Canadian Forces Base Borden (also CFB Borden, French: Base des Forces canadiennes Borden or BFC Borden), formerly RCAF Station Borden, is a large Canadian Forces base located in Ontario. The historic birthplace of the Royal Canadian Air Force, CFB Borden is home to the largest training wing in the Canadian Armed Forces. The base is run by Canadian Forces Support Training Group (CFSTG) and reports to the Canadian Defence Academy (CDA) in Kingston.

History

At the height of the First World War, the Borden Military Camp opened at a location on a glacial moraine west of Barrie in 1916 to train units for the Canadian Expeditionary Force. It was named for Sir Frederick William Borden, former Minister of Militia. In May 1916, the Barrie and Collingwood companies of the 157th Battalion (Simcoe Foresters), CEF (perpetuated today by The Grey and Simcoe Foresters), under the command of Lieutenant-Colonel D.H. MacLaren, began construction of the camp. Camp Borden was selected in 1917 for a military aerodrome, becoming the first flying station of the Royal Flying Corps Canada. 

During the inter-war period, the aerodrome was used as the training location for the nascent Royal Canadian Air Force (RCAF) and was renamed RCAF Station Borden. Camp Borden's training grounds were expanded in 1938 to house the Canadian Tank School. The Siskins were a RCAF aerobatic flying team that was established in 1929 at Camp Borden. 

During the Second World War, both Camp Borden and RCAF Station Borden became the most important training facility in Canada, housing both army training and flight training, the latter under the British Commonwealth Air Training Plan (BCATP). The BCATP's No. 1 Service Flying Training School (SFTS) was located here until 1946. Relief landing fields were located at Alliston and Edenvale. A third landing field, known locally as Leach's Field, was operated by Camp Borden from the 1920s to the 1950s. The L-shaped airstrip was rudimentary; the "runways" at Leach's Field utilized the existing ground surface. It was primarily used for touch-and-go flying.

During the Cold War, Borden's importance as an RCAF facility in Ontario declined in favour of CFB Trenton, CFB Uplands and CFB North Bay.

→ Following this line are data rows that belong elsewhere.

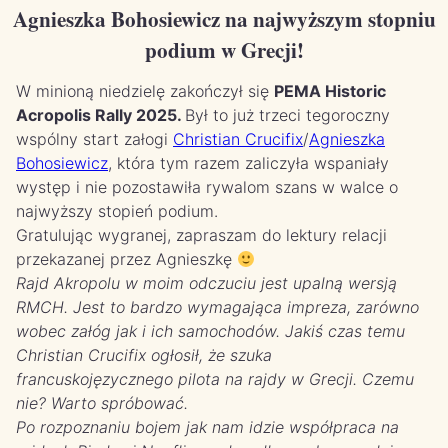
Agnieszka Bohosiewicz na najwyższym stopniu
podium w Grecji!
W minioną niedzielę zakończył się
PEMA Historic
Acropolis Rally 2025.
Był to już trzeci tegoroczny
wspólny start załogi
Christian Crucifix
/
Agnieszka
Bohosiewicz
, która tym razem zaliczyła wspaniały
występ i nie pozostawiła rywalom szans w walce o
najwyższy stopień podium.
Gratulując wygranej, zapraszam do lektury relacji
przekazanej przez Agnieszkę
Rajd Akropolu w moim odczuciu jest upalną wersją
RMCH. Jest to bardzo wymagająca impreza, zarówno
wobec załóg jak i ich samochodów. Jakiś czas temu
Christian Crucifix ogłosił, że szuka
francuskojęzycznego pilota na rajdy w Grecji. Czemu
nie? Warto spróbować.
Po rozpoznaniu bojem jak nam idzie współpraca na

However, its use as an army facility stayed consistent until 1970 when a major reorganization of the combat arms' schools resulted in the transfer of the Infantry School and Armoured School to CFB Gagetown in New Brunswick. On the other hand, numerous "purple" (i.e. tri-service) schools were established or expanded from existing service training establishments, including the Canadian Forces School of Administration and Logistics, the School of Aerospace Ordnance Engineering and the Canadian Forces Health Service Training Centre. The February 1, 1968 unification of the RCAF with the Royal Canadian Navy and the Canadian Army resulted in the creation of the Canadian Forces. The military facilities consisting of Camp Borden and RCAF Station Borden were grouped under a new name, Canadian Forces Base Borden (CFB Borden). The aerodrome was closed in 1970 and the base saw use as a regular and reserve training facility for Canadian Forces Land Force Command (the army), as well as hosting various land-based training courses for Canadian Forces Air Command (the air force). 

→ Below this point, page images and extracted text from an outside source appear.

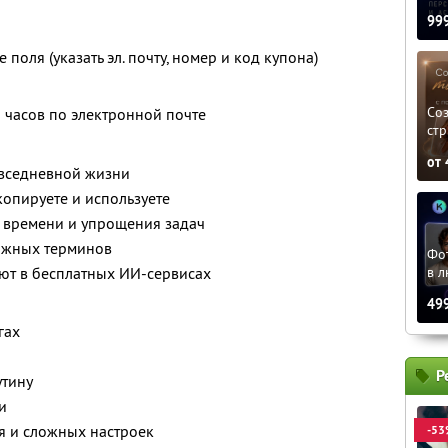
99
поля (указать эл. почту, номер и код купона)
»
Соз
8 часов по электронной почте
стр
от
овседневной жизни
опируете и используете
, времени и упрощения задач
ожных терминов
Фо
в л
ют в бесплатных ИИ-сервисах
49
гах
Р
утину
и
я и сложных настроек
-53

In a 1990s reorganization of the Canadian Forces following the end of the Cold War, CFB Borden's air force training facilities were grouped under the name 16 Wing Borden. The eight surviving Royal Flying Corps hangars at the base have been designated a National Historic Site of Canada.

Plaque
The Ontario Heritage Foundation, Ministry of Culture and Recreation erected a plaque in 1976.

Activities and facilities
Although originally an air force training base, CFB Borden is now a training base for several elements of the Canadian Forces:
 2 Canadian Air Division's (2 Cdn Air Div) primary lodger unit, 16 Wing, commonly referred to as 16 Wing Borden, consists of 16 Wing Headquarters and three schools: the Canadian Forces School of Aerospace Technology and Engineering (CFSATE), the Royal Canadian Air Force Academy (RCAF Academy), and the Canadian Forces School of Aerospace Control (CFSACO), located in Cornwall, Ontario.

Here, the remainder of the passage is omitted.